Kendisi ile yüz yüze konuşurken, genç aday MİT'çiden dinlediklerim beni, önyargılarımı yeniden gözden geçirmeye zorladı. Sanki 28 yaşındaki gencin artık benden daha gerçekçi olduğunu içime sindirmem gerekiyordu. Daha sonra hakkı ile görevi aldığını ve başarmak için üstün bir çalışmaya girdiğini öğrendiğimde, MİT hakkında bana aktardığı olumlu ve barışçıl bilgilerin inandırıcı olduğunu düşünmeye başladım.

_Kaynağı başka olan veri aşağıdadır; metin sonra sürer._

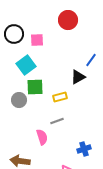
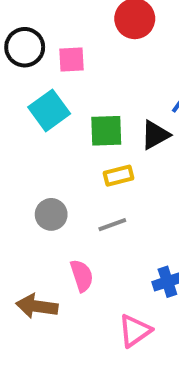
green square: (35, 87) -> (106, 131), moved
gray circle: (19, 100) -> (51, 214), moved
pink semicircle: (42, 137) -> (82, 276), moved

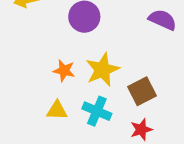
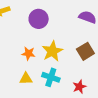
brown square: (142, 91) -> (85, 51), moved

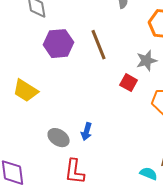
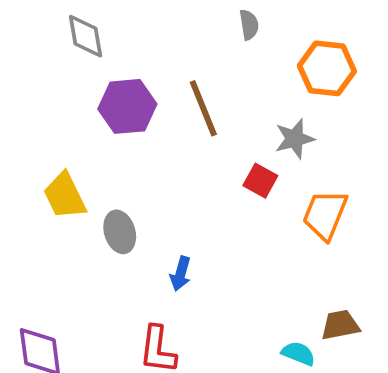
yellow trapezoid: (26, 91) -> (65, 196), turned 32
gray ellipse: (59, 138) -> (120, 232), moved, turned 40

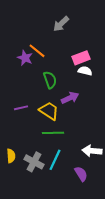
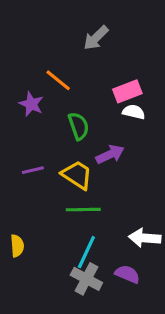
purple star: (25, 58) -> (31, 104), moved
gray cross: (34, 162) -> (86, 279), moved
purple semicircle: (81, 174) -> (127, 274), turned -35

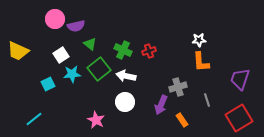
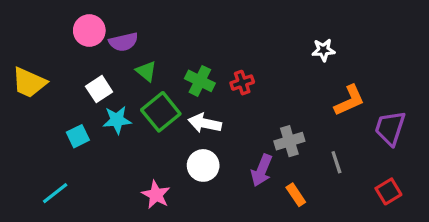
white star: (199, 40) -> (323, 50), moved
orange L-shape: (201, 62) -> (349, 100), moved, turned -110
red square: (239, 118) -> (388, 191), size x0.6

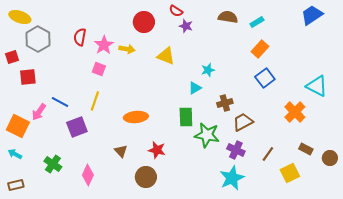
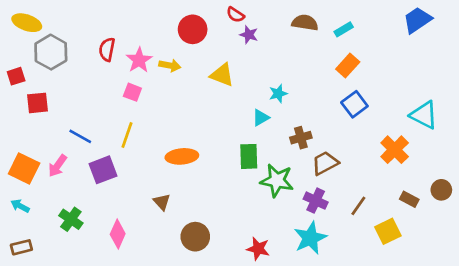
pink arrow: (39, 112) -> (58, 166), moved
red star: (157, 150) -> (258, 249), moved
brown circle: (330, 158) -> (441, 190), moved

MİT Müsteşarı Emre Taner şunları da söylüyor, "Yakın tarih incelendiğinde uluslararası sistemde istikrarın hiçbir zaman uzun süre mevcudiyetini koruyamadığı görülmektedir. Sistemin bir veya birden çok noktasında mutlaka bir değişim yaşanmaktadır. Bunun etkileri geçmişte daha çok bölgesel nitelikte olsa da günümüz şartlarında, özellikle her alanda yaşanan küreselleşmenin sonucu olarak global düzeye taşınmıştır. Elbette bunun en önemli nedeni, sistem içindeki yapılanmaların ve analizlerin statükocu yaklaşıma koyu bir muhafazakârlıkla sahip çıkmalarıdır. Bu nedenle de geleceğe yönelik tahminler bu katı kuralcı yaklaşım içinde başarısız olmuştur... Özellikle teknolojik gelişmeler ve bu gelişmelerin öncülük ettiği farklılaşan ekonomik ilişkilerle ortaya çıkan, çoğu kez küreselleşme olarak nitelendirilen ve dünyadaki insan toplulukları arasında siyasi sınırların ortaya çıkardığı iletişim limitlerini belirsizleştirerek bir 'değer devrimi' de yaratan bu radikal değişim süreci, sarsıcı bir hızla her şeyi etkisi altına almıştır... Gelecekte birçok ulus devlet ve millet sadece gelişmemekle ve dünya yönetiminde söz sahibi olanlar arasına dahil olmamakla kalmayacak, aynı zamanda birçoğu günümüz teknolojik devriminin ve küresel ekonominin rekabetine dayanamayıp ulusal egemenliklerini de büyük ölçüde yitireceklerdir... Öte yandan jeopolitik ve stratejik konumu itibariyle oldukça zor bir coğrafya üzerinde bulunan Türkiye için güçlü bir ekonomi, kusursuz bir dış politika ve caydırıcı bir askeri yapılanma şeklinde adlandırabileceğimiz çok sağlam üç ayağa sahip olmak bir zorunluluk olarak karşımıza çıkmaktadır."

İşte demokrasimiz, MİT ve benzer üst düzey kuruluşlarımızın bu önemdeki açılımlarının gerçek olması ile çağdaş boyutuna ulaşacaktır. İşte demokrasimiz, kurumsal düzeyde insanı esas alan ve onun haklarını, özgürlüklerini ve yaşam güvenliğini sağlayan bir yapı kazanırsa, gerçek anlamda demokrasi olacaktır. Müsteşar Emre Taner'in açıklamaları, bu yolda şeffaflaştığımızı ve hızlandığımızı gösterdiği için önemlidir.

İyimserlik sayılsa da görülüyor ki, 1923'te atılan temeller yani "laik, demokratik cumhuriyet" sağlam temelleri üstünde yükselmeye devam ediyor. Hem de içten inanmak istemeyenleri bile sandıktan çıkarmayı başararak ve baş tacı etme yürekliliğini göstererek devam ediyor.